Вопрос был неопасным, но все равно неприятно резанул
Виктора. Детские фотографии! Они остались дома, у родителей, в Камышове. Но
если бы они были здесь, все равно их нельзя было бы показывать Юле. Слишком
заметна разница между тем лицом, которое у него было когда-то, и тем, которое
он носит сейчас. Между десятилетним мальчиком и тридцатитрехлетним мужчиной
общего, конечно, не так уж много, но ни при каком раскладе курносый нос не
может превратиться в горбатый, а округлый подбородок - в раздвоенный с ямочкой.
- Есть, наверное, где-то у родителей, - ответил он как
можно небрежнее.
- А студенческие? - не отставала девушка. Ха,
студенческие! Можно подумать, он студентом был! Техникум закончил и на этом с
учебой завязал. Но легенда есть легенда, и согласно ей Виктор Слуцевич закончил
какой-то коммерческий институт по какой-то невнятной специальности, которую
давно и прочно забыл, ибо к его нынешней работе эта специальность никакого
отношения не имела. Диплом у него, естественно, был, корочки он получил в комплекте
вместе с новым паспортом, водительскими правами и еще целой кучей бумажек.

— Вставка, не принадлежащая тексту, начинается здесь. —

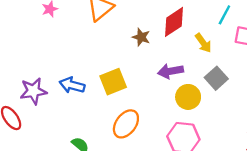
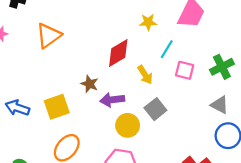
brown star: (141, 37) -> (90, 84), moved

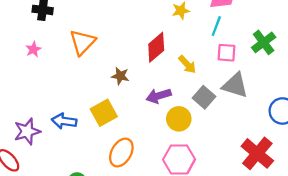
cyan line: (167, 49) -> (216, 26), moved
brown star: (90, 84) -> (120, 76), moved
gray triangle: (220, 105) -> (235, 85), moved, size x1.4

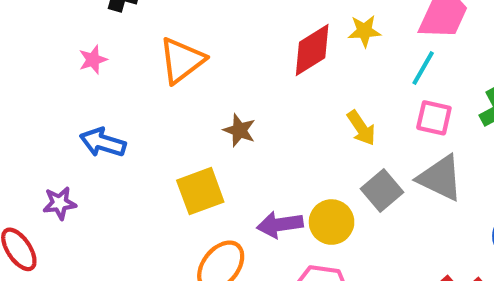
red diamond: (156, 47) -> (312, 50), moved
purple arrow: (159, 96) -> (280, 225), moved
blue arrow: (64, 121) -> (103, 143), moved
purple star: (27, 131) -> (60, 203), size x0.7

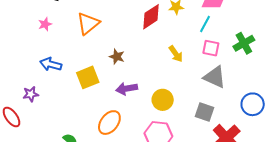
yellow square: (200, 191) -> (88, 77), moved
gray square: (382, 191) -> (205, 112), moved, turned -30
purple arrow: (280, 225) -> (127, 89), moved

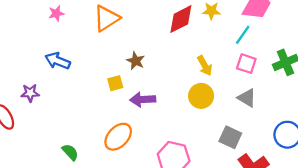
yellow square: (88, 77) -> (115, 83), moved, size x0.6
gray triangle: (215, 77) -> (247, 98), size x0.7
yellow circle: (163, 100) -> (201, 96), moved

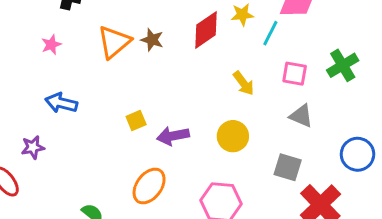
cyan line: (243, 35) -> (270, 33), moved
brown star: (136, 61) -> (152, 40), moved
yellow circle: (201, 96) -> (233, 136), moved

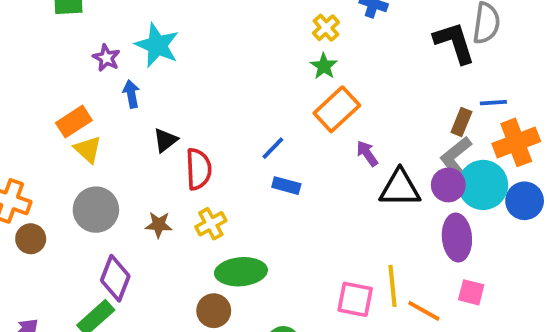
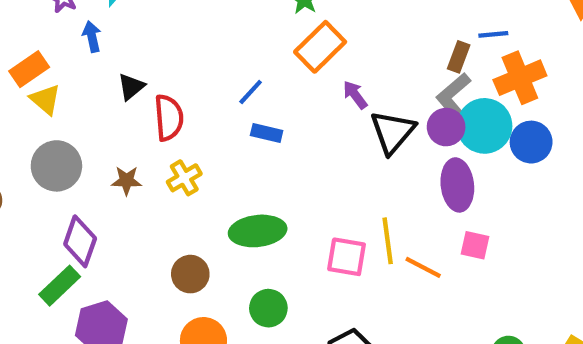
black triangle: (400, 188) -> (393, 132), turned -48
green ellipse: (241, 272) -> (258, 231), moved

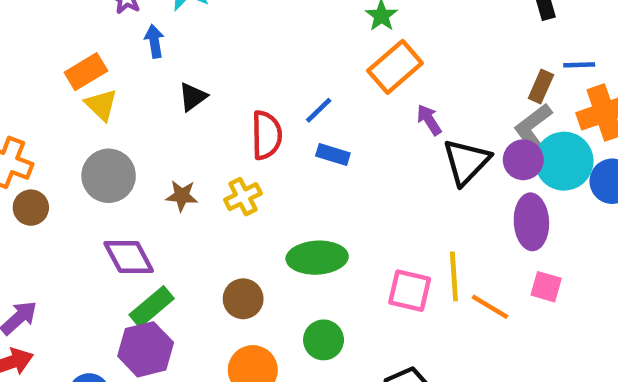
red semicircle: (169, 118) -> (267, 135), moved
purple diamond: (80, 241) -> (129, 257), turned -51
green rectangle: (60, 286) -> (152, 307), moved

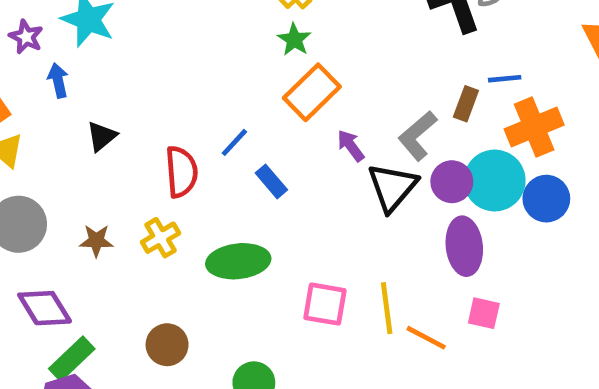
gray L-shape: (533, 127) -> (418, 136), moved
blue rectangle: (333, 155) -> (271, 181), moved, turned 36
green ellipse: (317, 258) -> (238, 261), moved
pink square: (410, 291) -> (325, 304), moved

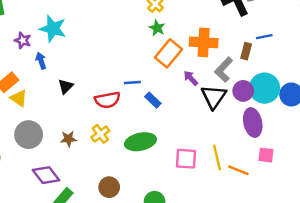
orange cross: (534, 127) -> (204, 42), moved, turned 32
blue line: (234, 142) -> (132, 82), turned 49
red semicircle: (181, 172) -> (107, 100), turned 90

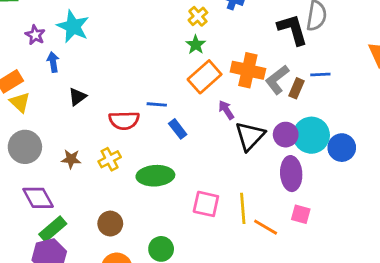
gray L-shape: (224, 70) -> (277, 80), moved

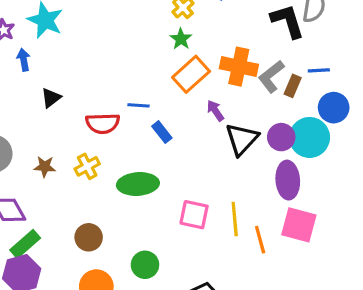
blue circle: (342, 148) -> (334, 108), moved
pink square: (301, 214) -> (299, 225), size x1.6
orange line: (266, 227) -> (260, 240), turned 45

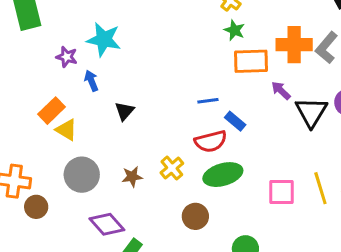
orange rectangle: (191, 74) -> (251, 61), turned 52
red semicircle: (103, 123) -> (211, 141), moved
brown circle: (89, 237) -> (195, 216), moved

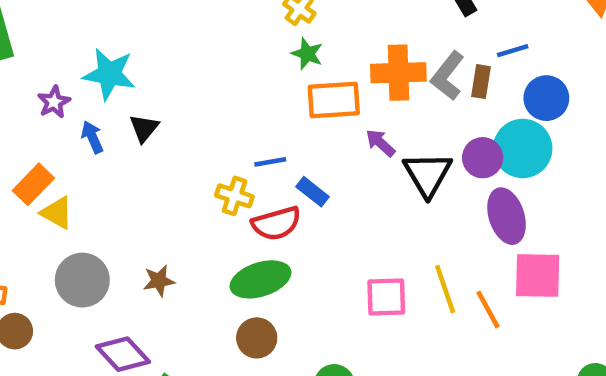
purple star: (67, 57) -> (54, 102), turned 30
black triangle: (124, 111) -> (144, 128), moved
yellow cross: (172, 168) -> (234, 196), moved, turned -30
green ellipse: (223, 175) -> (260, 279), moved

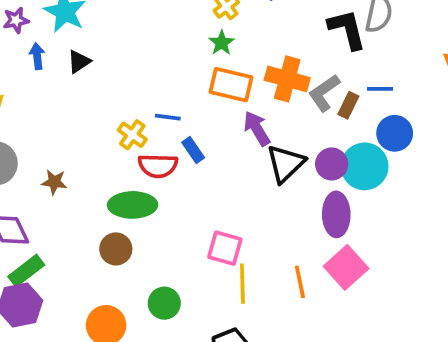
purple arrow: (380, 143) -> (257, 129), size x1.4
pink square: (538, 276) -> (346, 267), turned 30
yellow line: (445, 289) -> (242, 284), moved

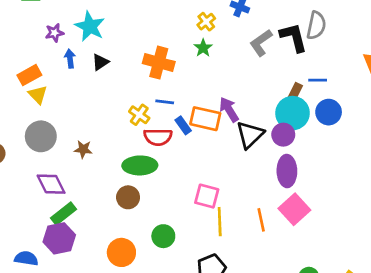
orange cross: (287, 79) -> (159, 63), moved
orange rectangle: (231, 85) -> (205, 119), moved
gray L-shape: (324, 93) -> (261, 43), moved
cyan circle: (365, 166) -> (292, 113), moved

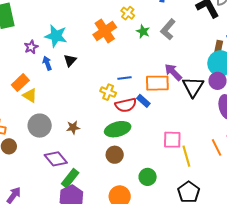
yellow cross: (206, 22) -> (128, 13), moved
gray L-shape: (261, 43) -> (168, 29), moved
orange cross: (159, 63) -> (105, 31), moved, turned -35
blue rectangle: (183, 125) -> (143, 101), moved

- Да нет же, детка, я свои изображения не
коллекционирую. Зачем тебе мои .фотографии?
- Хочу посмотреть, каким ты был раньше.
- Зачем?
- Просто интересно.
- Не понимаю, - Виктор пожал плечами, - какой интерес
копаться в прошлом человека? Ты же сегодня общаешься со мной сегодняшним, а не
с тем, каким я был когда-то. Так какая тебе разница, каким я был?
- Никакой, - легко согласилась Юля, и Виктор с
удивлением заметил, что произнесла она это с явным облегчением. Ну и девчонка!
И что у нее в голове делается, хотел бы он знать. Смотреть детские и юношеские
фотографии ей явно неинтересно, тогда зачем спрашивала?
Сегодня после ужина в ресторане он пригласил Юлю к себе
домой. Девушка спокойно согласилась, но в ней было столько прохладного
равнодушия, что Виктор засомневался, а понимает ли она вообще, что означает ее
готовность пойти в гости к малознакомому, в сущности, мужчине, который
оказывает ей столь явные знаки сексуального внимания, что их невозможно даже
при самой буйной фантазии принять за желание вместе почитать Шекспира или
послушать за чашечкой кофе концерт для фортепиано с оркестром. Вот уже полчаса
они находятся в его квартире. Юля сидит на диване, забравшись на него с ногами
и свернувшись гибким клубочком, не отстраняется, когда Виктор прикасается то к
ее плечу, то к руке, то к бедру, не вздрагивает, но и не дает понять, что ждет
продолжения. Словно ей абсолютно безразлично, потащит он ее в постель или нет.
Охотно поддерживает разговор, но не предпринимает ни малейших попыток оживить
его, когда тема внезапно иссякает и повисает глухая пауза. Не задает никаких
вопросов. Только вот про фотографии спросила, и то непонятно зачем, ведь
очевидно же, что смотреть снимки ей не хочется.